Op 20 december 2021 heeft de Rechtbank Zeeland-West-Brabant uitspraak gedaan in een zaak over de vastgestelde WOZ-waarde van een sociale huurwoning. De belanghebbende, huurder van het appartement, had bezwaar gemaakt tegen de WOZ-waarde die door de heffingsambtenaar van de gemeente was vastgesteld op € 98.000,00. In de uitspraak op bezwaar werd het bezwaar ongegrond verklaard, waarna belanghebbende in beroep ging. Tijdens de zitting op 12 november 2021 werd de zaak inhoudelijk behandeld. De rechtbank oordeelde dat er procesbelang was, ondanks het standpunt van de heffingsambtenaar dat de huurprijs niet zou wijzigen bij een lagere WOZ-waarde.
De rechtbank beoordeelde de onderbouwing van de WOZ-waarde, die was vastgesteld aan de hand van een taxatierapport. De heffingsambtenaar had de waarde van de woning onderbouwd met vergelijkingsobjecten en een taxatie van € 113.000,00. De rechtbank concludeerde dat de heffingsambtenaar voldoende aannemelijk had gemaakt dat de WOZ-waarde niet te hoog was vastgesteld.
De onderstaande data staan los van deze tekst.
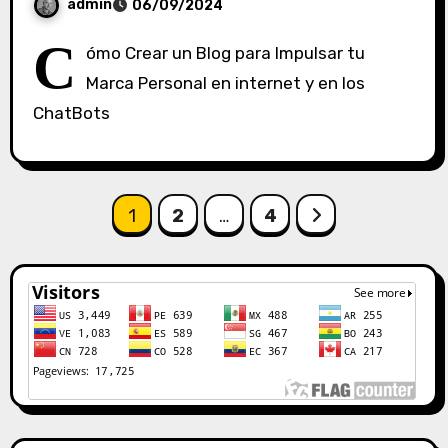
admin
06/09/2024
S
C
ómo Crear un Blog para Impulsar tu
i
Marca Personal en internet y en los
n
ChatBots
c
o
m
e
Paginación
n
1
2
…
4
t
de
a
r
entradas
i
o
s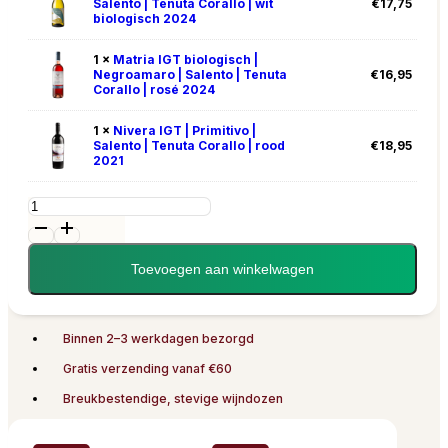
Salento | Tenuta Corallo | wit
€
17,75
biologisch 2024
1 ×
Matria IGT biologisch |
Negroamaro | Salento | Tenuta
€
16,95
Corallo | rosé 2024
1 ×
Nivera IGT | Primitivo |
Salento | Tenuta Corallo | rood
€
18,95
2021
Wijnpakket
Tenuta
Corallo
aantal
Toevoegen aan winkelwagen
Binnen 2–3 werkdagen bezorgd
Gratis verzending vanaf €60
Breukbestendige, stevige wijndozen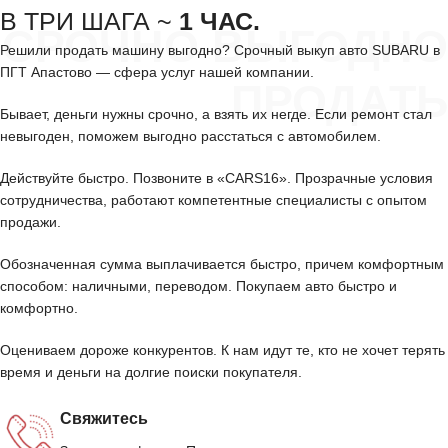
В ТРИ ШАГА ~
1 ЧАС.
СРОЧНО ВЫГОДНО
Решили продать машину выгодно? Срочный выкуп авто SUBARU в
ПГТ Апастово — сфера услуг нашей компании.
ПРОДАТЬ
Бывает, деньги нужны срочно, а взять их негде. Если ремонт стал
невыгоден, поможем выгодно расстаться с автомобилем.
Действуйте быстро. Позвоните в «CARS16». Прозрачные условия
сотрудничества, работают компетентные специалисты с опытом
продажи.
Обозначенная сумма выплачивается быстро, причем комфортным
способом: наличными, переводом. Покупаем авто быстро и
комфортно.
Оцениваем дороже конкурентов. К нам идут те, кто не хочет терять
время и деньги на долгие поиски покупателя.
Свяжитесь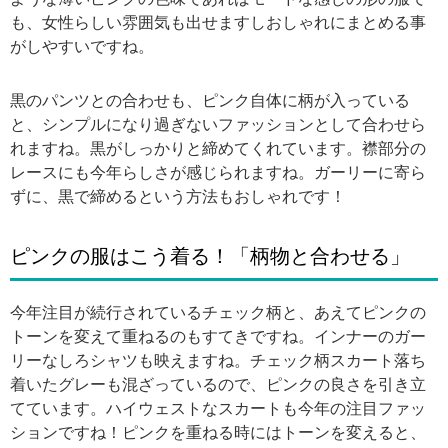
も、女性らしい雰囲気も出せますしおしゃれにまとめる事
がしやすいですね。
黒のパンツとの合わせも、ピンク自体に柄が入っている
と、シンプルになり過ぎないファッションとして合わせら
れますね。黒がしっかりと締めてくれています。襟部分の
レースにも今年らしさが感じられますね。ガーリーに寄ら
ずに、黒で締めるという方法もおしゃれです！
ピンクの服はこう着る！「柄物と合わせる」
今年注目が続行されているチェック柄と、あえてピンクの
トーンを変えて重ねるのもすてきですね。インナーのガー
リーなしろシャツも映えますね。チェック柄スカート落ち
着いたグレーも混ざっているので、ピンクの良さを引き立
てています。ハイウェストなスカートも今年の注目ファッ
ションですね！ピンクを重ねる時にはトーンを変えると、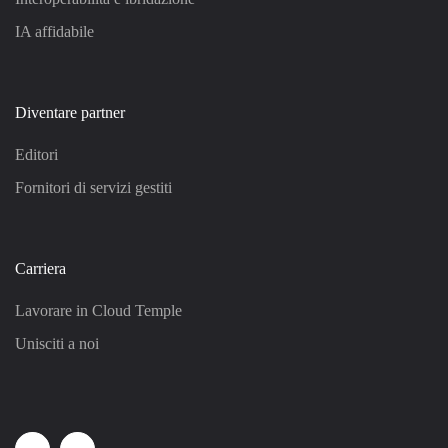
IA affidabile
Diventare partner
Editori
Fornitori di servizi gestiti
Carriera
Lavorare in Cloud Temple
Unisciti a noi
Belanghebbende had weliswaar betoogd dat de onderhoudsstaat van de woning niet voldoende was meegenomen, maar de rechtbank oordeelde dat de heffingsambtenaar hier voldoende rekening mee had gehouden.
Uiteindelijk verklaarde de rechtbank het beroep ongegrond, maar veroordeelde de heffingsambtenaar tot vergoeding van de proceskosten van belanghebbende en een schadevergoeding wegens overschrijding van de redelijke termijn. De rechtbank stelde de te vergoeden proceskosten vast op € 1.068,00 en de schadevergoeding op € 1.000,00, waarvan een deel voor rekening van de heffingsambtenaar en het restant voor de Staat der Nederlanden. De uitspraak werd openbaar gemaakt en partijen kregen de mogelijkheid om binnen zes weken hoger beroep in te stellen.